Australia
Baz Luhrmann's long-awaited follow-up to Moulin Rouge gets off to an almost unrepairable start by employing the same cartoonish hyperactivity which made that previous film so much fun to watch. It was a completely inappropriate beginning to a film aspiring to be the Australian version of Gone with the Wind. Once it settles down into a more conventionally directed Hollywood epic, Australia has plenty to commend it, but it's hard to recuperate from the jarring introductory sequence.
The cast is impeccable, and Luhrmann draws on the enormous talent and beauty of Nicole Kidman, his previous leading lady in Moulin Rouge, to carry the picture, as well he should.
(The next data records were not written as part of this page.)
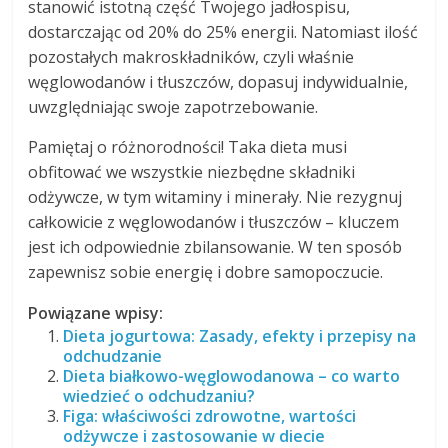
stanowić istotną część Twojego jadłospisu,
dostarczając od 20% do 25% energii. Natomiast ilość
pozostałych makroskładników, czyli właśnie
węglowodanów i tłuszczów, dopasuj indywidualnie,
uwzględniając swoje zapotrzebowanie.
Pamiętaj o różnorodności! Taka dieta musi
obfitować we wszystkie niezbędne składniki
odżywcze, w tym witaminy i minerały. Nie rezygnuj
całkowicie z węglowodanów i tłuszczów – kluczem
jest ich odpowiednie zbilansowanie. W ten sposób
zapewnisz sobie energię i dobre samopoczucie.
Powiązane wpisy:
Dieta jogurtowa: Zasady, efekty i przepisy na
odchudzanie
Dieta białkowo-węglowodanowa – co warto
wiedzieć o odchudzaniu?
Figa: właściwości zdrowotne, wartości
odżywcze i zastosowanie w diecie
She plays a far more likable version of Scarlett O'Hara to Hugh Jackman's Rhett Butler, and the two have plenty of chemistry to carry the occasionally drab and clunky plot of multiple love stories to its conclusion.
Drover, who never gets a real name, only the one that describes what he does for a living (driving cattle to market), is an outback-smart man's man with a soft spot for the Aboriginal people and a hard heart for just about everyone else. Lady Sarah Ashley, on the other hand, who comes to Australia to resuscitate her late husband's floundering cattle ranch, has lots of preconceived notions of how ass-backward the whole continent is and a stubborn streak to boot. In order to drive her cattle to market, save the ranch and break the beef monopoly held by baron King Carney and his dastardly right-hand-man Fletcher, Drover and Sarah not only have to learn to get along but also reevaluate the biases that rule their lives and the status quo of Australian society.
In a way, that's mostly what Australia is about: It's a visual poem to the soul of the continent and its original inhabitants, whose culture British colonists tried to obliterate. It's a love story as grand as the country it dwells in, not to mention the love story between a man and a woman, a woman and a child, and a child and his grandfather. Throw in a murderous, conspiring cattle baron and the Japanese attack on Darwin, and this story has all it can handle.
Some scenes span several minutes in grand old Hollywood fashion, and others come and go in 30 seconds—a jarring inconsistency of style between the epic filmmaking of old and short-attention-span theater of today. It's a self-defeating combination of techniques that never allows Australia discover its true self, even if its characters ultimately do.